The Fed Tetapkan Inflasi AS Sebesar 2 Persen, Begini Alasannya
- Twitter.com/@federalreserve
Jakarta, VIVA – Inflasi AS pada bulan Juli sesuai dengan ekspektasi pasar. Indeks Harga Konsumen (CPI) yang mengukur harga barang dan jasa menunjukkan kenaikan 0,2 persen dari bulan Juni.
Secara tahun ke tahun (yoy), CPI meningkat 2,9 persen. Harga inti (tidak termasuk barang makanan dan energi) ikut melonjak 0,2 dari bulan ke bulan (mom).
Laporan ini menguatkan keyakinan pelaku pasar adanya penurunan suku bunga AS pada bulan September mendatang. Pasalnya, tingkat inflasi semakin mendekati target The Fed jangka panjang sebesar 2 persen.
Pada pertemuan FOMC, Ketua The Fed Jerome Powell mengindikasikan bank sentral membuka kemungkinan besar pemangkasan suku bunga. Namun, Powell tidak merinci secara signifikan penurunan suku bunga acuan.
Lantas mengapa The Fed memutuskan tingkat inflasi sebesar 2 persen sebagai tolok ukur arah kebijakan suku bunga acuan?
Dikutip dari Yahoo Finance, data inflasi telah lama menjadi landasan kebijakan The Fed. Hal itu karena mandat ganda dari bank sentral guna mendorong lapangan kerja secara maksimal dan menstabilkan harga.

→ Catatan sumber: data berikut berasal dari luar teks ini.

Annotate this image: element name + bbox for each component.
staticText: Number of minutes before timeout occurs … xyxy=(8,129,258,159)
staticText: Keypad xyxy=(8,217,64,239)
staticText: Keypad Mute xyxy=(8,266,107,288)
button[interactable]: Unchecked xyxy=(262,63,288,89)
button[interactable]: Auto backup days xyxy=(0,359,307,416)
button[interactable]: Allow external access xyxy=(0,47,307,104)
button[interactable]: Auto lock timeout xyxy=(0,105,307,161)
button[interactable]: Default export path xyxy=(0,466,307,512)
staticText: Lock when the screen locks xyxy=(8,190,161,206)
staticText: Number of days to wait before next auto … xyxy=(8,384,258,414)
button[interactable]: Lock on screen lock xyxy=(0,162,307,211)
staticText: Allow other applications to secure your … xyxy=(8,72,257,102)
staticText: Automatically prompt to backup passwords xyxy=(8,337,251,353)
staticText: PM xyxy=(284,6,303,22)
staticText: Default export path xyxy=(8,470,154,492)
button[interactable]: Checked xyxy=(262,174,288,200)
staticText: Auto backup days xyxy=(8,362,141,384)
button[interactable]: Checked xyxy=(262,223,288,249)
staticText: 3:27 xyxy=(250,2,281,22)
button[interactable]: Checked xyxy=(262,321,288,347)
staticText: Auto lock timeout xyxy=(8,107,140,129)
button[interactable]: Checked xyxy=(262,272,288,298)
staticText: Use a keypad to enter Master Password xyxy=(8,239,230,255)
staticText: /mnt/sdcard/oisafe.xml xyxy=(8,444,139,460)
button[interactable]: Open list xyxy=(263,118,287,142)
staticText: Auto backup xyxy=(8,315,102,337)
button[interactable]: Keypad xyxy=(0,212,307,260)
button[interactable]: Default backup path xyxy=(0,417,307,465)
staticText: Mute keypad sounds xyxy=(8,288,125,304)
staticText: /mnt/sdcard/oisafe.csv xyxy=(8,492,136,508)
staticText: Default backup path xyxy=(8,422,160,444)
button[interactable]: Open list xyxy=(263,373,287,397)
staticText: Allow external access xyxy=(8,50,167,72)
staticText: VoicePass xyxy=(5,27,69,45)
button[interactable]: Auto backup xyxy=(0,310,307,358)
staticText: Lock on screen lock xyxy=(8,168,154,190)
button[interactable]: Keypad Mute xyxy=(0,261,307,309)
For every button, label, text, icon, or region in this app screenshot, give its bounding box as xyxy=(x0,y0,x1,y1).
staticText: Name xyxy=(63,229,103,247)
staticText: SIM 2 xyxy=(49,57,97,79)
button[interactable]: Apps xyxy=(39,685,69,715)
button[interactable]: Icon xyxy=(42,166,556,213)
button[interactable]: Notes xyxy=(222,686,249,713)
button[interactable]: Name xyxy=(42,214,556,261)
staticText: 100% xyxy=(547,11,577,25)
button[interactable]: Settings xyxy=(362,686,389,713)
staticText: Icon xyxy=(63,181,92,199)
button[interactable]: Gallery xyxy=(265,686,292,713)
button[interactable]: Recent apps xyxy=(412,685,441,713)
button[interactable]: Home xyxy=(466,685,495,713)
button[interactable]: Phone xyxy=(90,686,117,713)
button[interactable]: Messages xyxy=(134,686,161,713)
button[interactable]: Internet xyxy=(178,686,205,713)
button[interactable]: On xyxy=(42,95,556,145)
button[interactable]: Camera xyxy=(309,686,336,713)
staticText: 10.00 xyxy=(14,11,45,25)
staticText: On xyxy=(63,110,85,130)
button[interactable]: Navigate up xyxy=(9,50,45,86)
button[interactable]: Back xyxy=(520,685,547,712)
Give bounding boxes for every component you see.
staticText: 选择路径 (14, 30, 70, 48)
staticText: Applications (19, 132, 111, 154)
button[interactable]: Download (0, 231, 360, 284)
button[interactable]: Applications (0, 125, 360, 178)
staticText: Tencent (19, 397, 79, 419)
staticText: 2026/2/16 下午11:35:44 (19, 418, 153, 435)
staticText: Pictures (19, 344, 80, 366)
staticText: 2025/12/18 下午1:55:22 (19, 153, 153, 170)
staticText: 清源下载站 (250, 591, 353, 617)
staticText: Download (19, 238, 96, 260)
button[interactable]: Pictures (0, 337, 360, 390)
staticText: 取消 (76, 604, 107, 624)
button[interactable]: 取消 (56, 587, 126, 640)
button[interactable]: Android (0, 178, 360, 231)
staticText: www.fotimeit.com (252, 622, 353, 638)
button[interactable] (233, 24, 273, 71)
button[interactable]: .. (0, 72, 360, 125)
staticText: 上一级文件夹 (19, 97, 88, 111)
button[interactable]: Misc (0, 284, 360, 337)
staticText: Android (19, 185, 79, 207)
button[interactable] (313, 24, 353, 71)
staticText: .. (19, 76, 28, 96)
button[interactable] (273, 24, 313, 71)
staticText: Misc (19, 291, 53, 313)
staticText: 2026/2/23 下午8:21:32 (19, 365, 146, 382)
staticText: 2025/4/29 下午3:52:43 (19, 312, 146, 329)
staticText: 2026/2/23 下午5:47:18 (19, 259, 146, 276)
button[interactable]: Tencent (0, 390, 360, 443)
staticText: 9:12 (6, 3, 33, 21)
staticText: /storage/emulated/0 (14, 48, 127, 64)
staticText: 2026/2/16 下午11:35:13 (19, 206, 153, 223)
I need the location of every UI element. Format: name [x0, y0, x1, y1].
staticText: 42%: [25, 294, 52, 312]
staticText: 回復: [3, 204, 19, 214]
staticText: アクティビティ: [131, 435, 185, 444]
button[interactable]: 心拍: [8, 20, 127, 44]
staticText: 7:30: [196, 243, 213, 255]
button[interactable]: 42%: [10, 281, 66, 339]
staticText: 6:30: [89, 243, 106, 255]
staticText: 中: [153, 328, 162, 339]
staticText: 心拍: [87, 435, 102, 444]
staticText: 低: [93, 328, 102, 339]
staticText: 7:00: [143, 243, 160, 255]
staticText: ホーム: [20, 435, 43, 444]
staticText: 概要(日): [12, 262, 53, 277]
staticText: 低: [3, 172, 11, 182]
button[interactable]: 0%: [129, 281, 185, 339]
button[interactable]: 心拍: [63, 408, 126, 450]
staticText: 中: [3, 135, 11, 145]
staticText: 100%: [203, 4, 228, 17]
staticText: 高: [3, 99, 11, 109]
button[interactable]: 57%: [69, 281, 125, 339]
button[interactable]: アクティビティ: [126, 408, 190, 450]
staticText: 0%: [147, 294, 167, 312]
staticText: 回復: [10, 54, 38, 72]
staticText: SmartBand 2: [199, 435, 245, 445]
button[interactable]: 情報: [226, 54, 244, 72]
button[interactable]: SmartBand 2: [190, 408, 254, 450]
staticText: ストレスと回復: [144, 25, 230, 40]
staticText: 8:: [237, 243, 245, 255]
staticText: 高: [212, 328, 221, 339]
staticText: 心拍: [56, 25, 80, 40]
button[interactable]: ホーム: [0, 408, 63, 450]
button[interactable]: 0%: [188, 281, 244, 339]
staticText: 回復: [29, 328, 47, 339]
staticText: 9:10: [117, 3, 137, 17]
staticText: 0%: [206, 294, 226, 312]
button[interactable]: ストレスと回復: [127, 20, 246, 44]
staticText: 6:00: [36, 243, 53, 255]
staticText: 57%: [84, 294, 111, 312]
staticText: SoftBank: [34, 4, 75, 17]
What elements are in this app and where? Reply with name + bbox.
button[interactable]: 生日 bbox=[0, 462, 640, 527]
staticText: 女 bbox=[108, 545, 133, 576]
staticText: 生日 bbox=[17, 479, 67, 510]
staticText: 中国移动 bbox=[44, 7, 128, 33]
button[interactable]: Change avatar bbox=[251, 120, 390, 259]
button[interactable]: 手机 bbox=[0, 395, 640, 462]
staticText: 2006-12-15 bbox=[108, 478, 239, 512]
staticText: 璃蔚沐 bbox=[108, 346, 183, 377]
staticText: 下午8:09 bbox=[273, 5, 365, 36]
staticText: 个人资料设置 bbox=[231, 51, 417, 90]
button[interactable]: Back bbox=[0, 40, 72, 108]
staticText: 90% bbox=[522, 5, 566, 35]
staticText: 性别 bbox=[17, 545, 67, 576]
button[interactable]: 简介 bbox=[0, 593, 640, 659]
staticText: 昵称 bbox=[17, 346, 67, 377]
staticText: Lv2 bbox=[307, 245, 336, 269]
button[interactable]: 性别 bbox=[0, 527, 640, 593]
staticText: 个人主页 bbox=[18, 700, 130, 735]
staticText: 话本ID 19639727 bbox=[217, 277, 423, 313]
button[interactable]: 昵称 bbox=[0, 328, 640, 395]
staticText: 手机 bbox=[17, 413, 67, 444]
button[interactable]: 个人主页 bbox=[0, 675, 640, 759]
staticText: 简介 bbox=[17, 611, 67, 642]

Sebenarnya bank sentral AS tidak pernah menetapkan angka perihal inflasi. Namun, tingkat inflasi telah ditetapkan sebesar 2 persen sejak tahun 2012.
Ekonom dari Peterson Institute for International Economics David Wilcox mengatakan bahwa target 2 persen memberi bank sentral ruang yang cukup untuk menyesuaikan kebijakan guna menjaga kesehatan ekonomi.
"Ketika ekonomi memasuki resesi, ada ruang bagi The Fed untuk mengambil tindakan untuk mengatasi kondisi tersebut. Begitu juga saat suku bunga yang cukup tinggi di atas nol sehingga ada keleluasaan untuk melonggarkan persyaratan, menurunkan suku bunga, menurunkan suku bunga hipotek, dan suku bunga pinjaman untuk mobil," jelas Wilcox.
Target 2 persen pun telah diadopsi secara luas oleh bank-bank sentral di seluruh dunia. Pemikiran ini berasal dari pernyataan spontan yang dibuat di Selandia Baru.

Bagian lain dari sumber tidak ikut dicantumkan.